#### [DATA TO PROCESS]
╔══
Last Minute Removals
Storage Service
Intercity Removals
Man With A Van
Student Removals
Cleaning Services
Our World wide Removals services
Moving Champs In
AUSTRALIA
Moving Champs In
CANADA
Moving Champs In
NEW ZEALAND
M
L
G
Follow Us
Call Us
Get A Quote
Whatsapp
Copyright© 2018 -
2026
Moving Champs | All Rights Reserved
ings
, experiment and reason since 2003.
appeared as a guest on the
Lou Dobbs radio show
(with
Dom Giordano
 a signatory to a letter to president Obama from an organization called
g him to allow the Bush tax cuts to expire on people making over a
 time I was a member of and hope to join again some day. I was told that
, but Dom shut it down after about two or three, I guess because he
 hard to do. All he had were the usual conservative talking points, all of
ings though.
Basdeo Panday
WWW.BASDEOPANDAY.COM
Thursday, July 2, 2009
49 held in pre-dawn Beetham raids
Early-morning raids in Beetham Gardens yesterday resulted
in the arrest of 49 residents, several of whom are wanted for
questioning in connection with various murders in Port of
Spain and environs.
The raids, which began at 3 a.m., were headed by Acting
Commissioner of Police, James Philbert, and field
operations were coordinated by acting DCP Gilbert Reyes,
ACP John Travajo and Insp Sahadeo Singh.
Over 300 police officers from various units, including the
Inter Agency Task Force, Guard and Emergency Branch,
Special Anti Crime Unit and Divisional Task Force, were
╚══
╔══
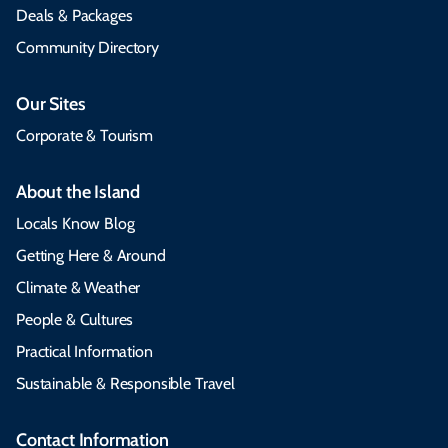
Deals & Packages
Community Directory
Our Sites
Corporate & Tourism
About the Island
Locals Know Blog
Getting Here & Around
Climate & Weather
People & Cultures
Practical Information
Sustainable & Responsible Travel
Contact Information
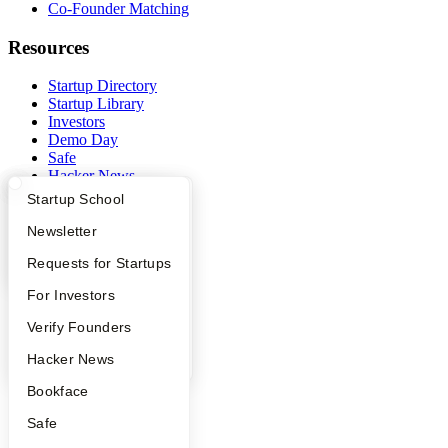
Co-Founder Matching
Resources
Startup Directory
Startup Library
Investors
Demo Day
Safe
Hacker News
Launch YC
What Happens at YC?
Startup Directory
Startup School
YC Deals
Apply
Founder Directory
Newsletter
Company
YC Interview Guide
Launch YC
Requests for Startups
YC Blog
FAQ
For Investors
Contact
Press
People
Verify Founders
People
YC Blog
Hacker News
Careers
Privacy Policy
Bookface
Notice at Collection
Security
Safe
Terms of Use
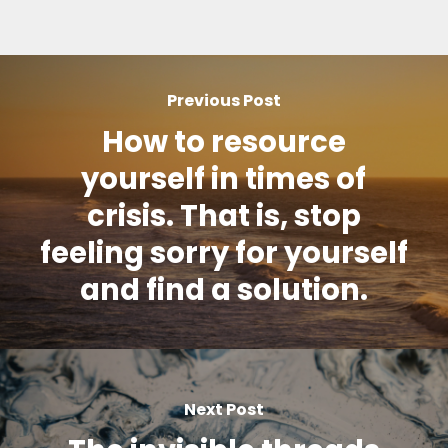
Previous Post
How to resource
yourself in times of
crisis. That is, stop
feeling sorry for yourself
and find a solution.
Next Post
╚══
#### [TASK DETAILS]
Could you retype exactly the lines above, starting at the line that contains "Last Minute Removals" and ending at the line that contains "Get A Quote", and nothing more?

#### [PROBLEM SOLUTION]
Last Minute Removals
Storage Service
Intercity Removals
Man With A Van
Student Removals
Cleaning Services
Our World wide Removals services
Moving Champs In
AUSTRALIA
Moving Champs In
CANADA
Moving Champs In
NEW ZEALAND
M
L
G
Follow Us
Call Us
Get A Quote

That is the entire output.